What is important about Obama as against Clinton is that he opposed the war as it came into existence on principled grounds, has understood that it was a disaster, and can be expected to try to advance a peace policy for the region.
Clinton can't be trusted to do any of that. McCain can be trusted, given his world-view, to continue and probably escalate both the regional conflict, which is more than about Iraq, and U.S. military involvement.
Norman Markowitz

Harold said...

Norman, I'm not sure we can really "expect" Obama to pursue a policy of peace in the region (meaning the Middle East, I assume). He may want the US out of Iraq, and in comparison to the policies of McCain and Clinton, there really is no comparison.

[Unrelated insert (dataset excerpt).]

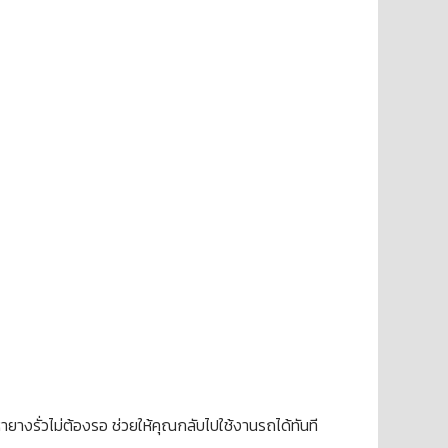
ายางรั่วไม่ต้องรอ ช่วยให้คุณกลับไปใช้งานรถได้ทันที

What concerns me are his policies regarding Israel and the occupied territories. While a State Senator in Illinois, Obama was at times a fierce critic of Israel for its human rights abuses. When he began to pursue federal office, those criticisms of Israel dissipated and eventually turned into full-fledged, unquestioning support for Israel and its policies of ethnic cleansing in Palestine. As he mentioned in Monday's speech, Israel is a "steadfast ally."

The point is that as long as Obama unquestioningly supports Israel and its illegal policies in the occupied territories, we can't expect him to pursue a policy of peace in the Middle East.

stimbox said...

Political expediency is what has kept us in this protracted situation in Iraq and the middle east.
Obama's stand before he was elected Senator is laudable, but when he was in a position to do something about it, he folds. The Democrats own this war too, and when Obama or Clinton wins the presidency, they will take complete ownership of it.
A lot of us out here don't trust either of them to end the war. Obama talks a good game but it's time for him to put his money where his mouth is.

Anonymous said...

I completely disagree. I think people are right to suspect a Democrat. But I also think that the cost of war is so high that no domestic program of any enduring nature will be able to pass while the war continues. Now I suspect that Clinton, like Johnson would give it a go. But Obama, I have much more faith that he will change course in order to make a lasting impression on the domestic landscape.

Harold said...

At this point, we must demand a President and Congress that will not only end the war in Iraq, but change the fundamental foreign policy that created the war in Iraq in the first place. That is why during this election season, we must not only struggle for a better president (which, in all honesty, is clearly Barack Obama, in my opinion, at least), but for better representation in Congress. There are a number of Congressional seats that will be up for grabs in the upcoming elections, and we must struggle to get candidates elected that have a different approach to foreign policy, candidates that respect the sovereignty of other nation and do not seek to subjugate the third world to American hegemony.

Of course, this is a high demand, which is why our struggle will not be easy. But if it was, it wouldn't be called "Struggle," would it?

stimbox said...

I agree with you comrade Harold. The struggle is to get progressives elected.